Have ya opened it up and looked, it may be stripped or broke? 
Outdoor Hub mobile, the outdoor information engine


----------



## quack head (Oct 23, 2007)

bbi-smoke said:


> Sounds like your tension screw is working it self Free for some reason?
> Have ya opened it up and looked, it may be stripped or broke?
> Outdoor Hub mobile, the outdoor information engine


Ya I checked it. It's not stripped.


----------



## fishdip (Dec 29, 2010)

Could it be to tight when you start?


----------



## quack head (Oct 23, 2007)

fishdip said:


> Could it be to tight when you start?


Don't think so, the chain sits in it's track so when it's lifted it pulls of the bar no more that 1/8 of an inch.
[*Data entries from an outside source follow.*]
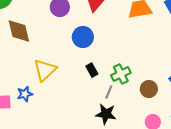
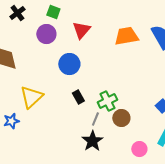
brown circle: (149, 89) -> (121, 118), moved
black star: (106, 114) -> (92, 141), turned 30

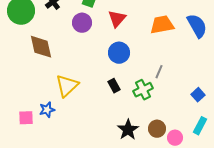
blue circle: (69, 64) -> (119, 53), moved
brown circle: (121, 118) -> (157, 129), moved
gray line: (95, 119) -> (159, 72), moved

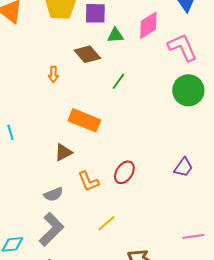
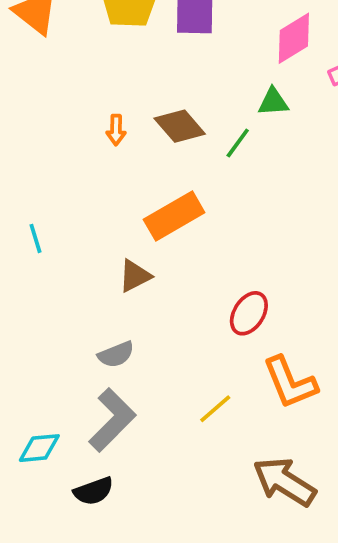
green triangle: (115, 35) -> (273, 102), moved
brown diamond: (87, 54) -> (180, 126), moved
orange rectangle: (84, 120) -> (174, 216), turned -52
orange L-shape: (88, 181) -> (290, 383), moved, size x1.4

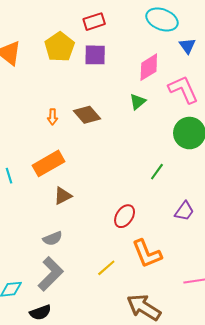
green triangle: (273, 102) -> (138, 102), turned -36
green line: (238, 143) -> (157, 172), moved
orange rectangle: (174, 216) -> (48, 163), moved

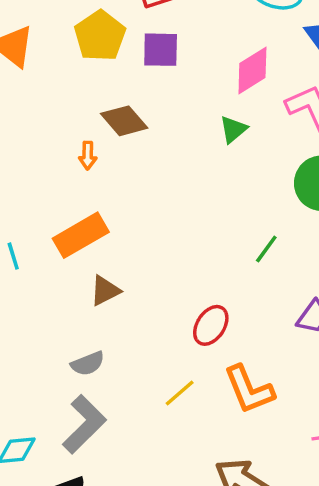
brown diamond: (87, 115) -> (124, 121), moved
yellow line: (106, 268) -> (180, 393), moved

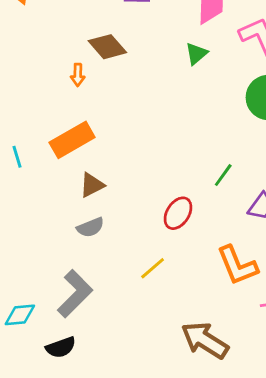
green line: (266, 249) -> (223, 175), moved
gray semicircle: (88, 364) -> (90, 227), moved
orange L-shape: (249, 390) -> (237, 265), moved

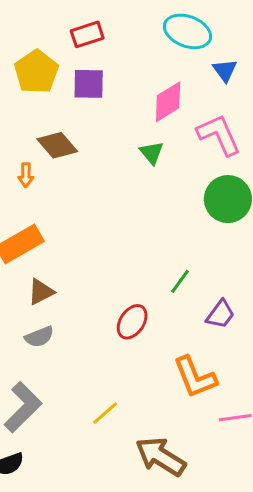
green triangle: (196, 54) -> (152, 153), turned -30
yellow line: (153, 268) -> (105, 413), moved

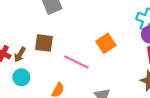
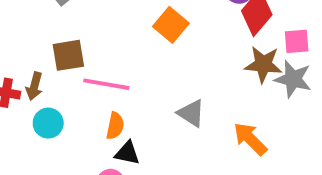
pink line: (76, 62) -> (106, 84), moved

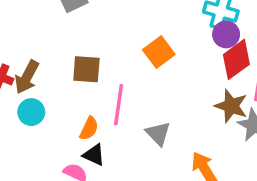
brown square: (68, 55) -> (86, 69), moved
pink line: (106, 84) -> (119, 105), moved, turned 75
brown arrow: (34, 86) -> (27, 77), size x1.4

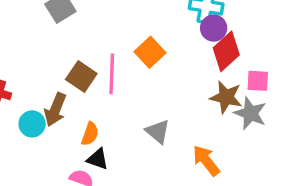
brown square: (86, 69) -> (81, 77), turned 36
brown arrow: (27, 77) -> (55, 110), moved
pink line: (119, 105) -> (112, 74), moved

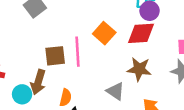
red diamond: (226, 51) -> (141, 33), moved, turned 44
brown square: (81, 77) -> (55, 56), turned -35
brown star: (226, 97) -> (139, 69), moved

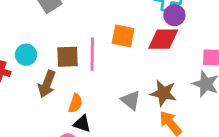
orange square: (104, 33) -> (123, 36), turned -35
brown star: (139, 69) -> (163, 93), moved
cyan circle: (22, 94) -> (26, 55), moved

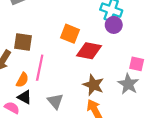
red diamond: (163, 39) -> (89, 51), moved
pink line: (92, 54) -> (40, 68), moved
gray triangle: (131, 100) -> (55, 101), moved

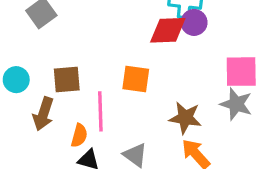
orange square: (70, 34) -> (136, 79), moved
red diamond: (89, 51) -> (168, 30), moved
pink square: (137, 64) -> (241, 72), size x1.5

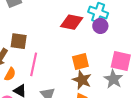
red diamond: (168, 30) -> (72, 22), moved
orange square: (136, 79) -> (80, 62), moved, turned -36
orange semicircle: (79, 135) -> (10, 74), moved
It always starts of fine then it will become so tight that it will barley lift off the bar.


----------



## Busterboy (Feb 13, 2004)

While adjusting the chain make sure that the bar is held firmly upward at the end and keep it at that position while tightening the bar nut. I usually tip the saw so that the bar is resting on the log/stump/bench while adjusting the chain and have the wrench handy to tighten it up while keeping the saw in that position.

Busterboy


----------



## fishdip (Dec 29, 2010)

Just remember metal expands when it warms up so maybe start alittle looser, just a thought.


----------



## Doehead (Sep 7, 2010)

Check your sprocket, maybe it is worn.


----------



## boomer_x7 (Dec 19, 2008)

Busterboy said:


> While adjusting the chain make sure that the bar is held firmly upward at the end and keep it at that position while tightening the bar nut. I usually tip the saw so that the bar is resting on the log/stump/bench while adjusting the chain and have the wrench handy to tighten it up while keeping the saw in that position.
> 
> Busterboy





Doehead said:


> Check your sprocket, maybe it is worn.


 I have a little mccolluch that the chain gets tight on,just not to your extreme. The 2 things i have noticed that give me trouble are listed above!


----------



## FERG 06 (Oct 6, 2006)

bbi-smoke said:


> Sounds like your tension screw is working it self Free for some reason?
> Have ya opened it up and looked, it may be stripped or broke?
> Outdoor Hub mobile, the outdoor information engine


Tension screw won't have anything to do with keeping it tight. Once you tighten the nuts, thats what holds the bar in place. Screw just holds it until then.



Doehead said:


> Check your sprocket, maybe it is worn.


Ding, ding, ding! We have a winner!
I'd bet some serious coin that the clutch sprocket is worn. What you will see is a groove in each tooth of the sprocet if you take the chain off. The chain is down in the groove when you adjust the tension, then when you run it, the chain jumps outta the groove and runs up on the non-worn part of the tooth therefore tightening the chain. Just had this happen to my own saw.


----------



## quack head (Oct 23, 2007)

FERG 06 said:


> Tension screw won't have anything to do with keeping it tight. Once you tighten the nuts, thats what holds the bar in place. Screw just holds it until then.
> 
> 
> 
> ...


 
Thanks all.


----------



## YellowHogs (Mar 21, 2012)

If it has a spot for it don't forget to grease the sprocket in the end of your bar.


----------



## FERG 06 (Oct 6, 2006)

Don't think most peeps even know about that.


----------



## YellowHogs (Mar 21, 2012)

found that one out the hard way


----------



## bbi-smoke (Feb 21, 2010)

FERG 06 said:


> Don't think most peeps even know about that.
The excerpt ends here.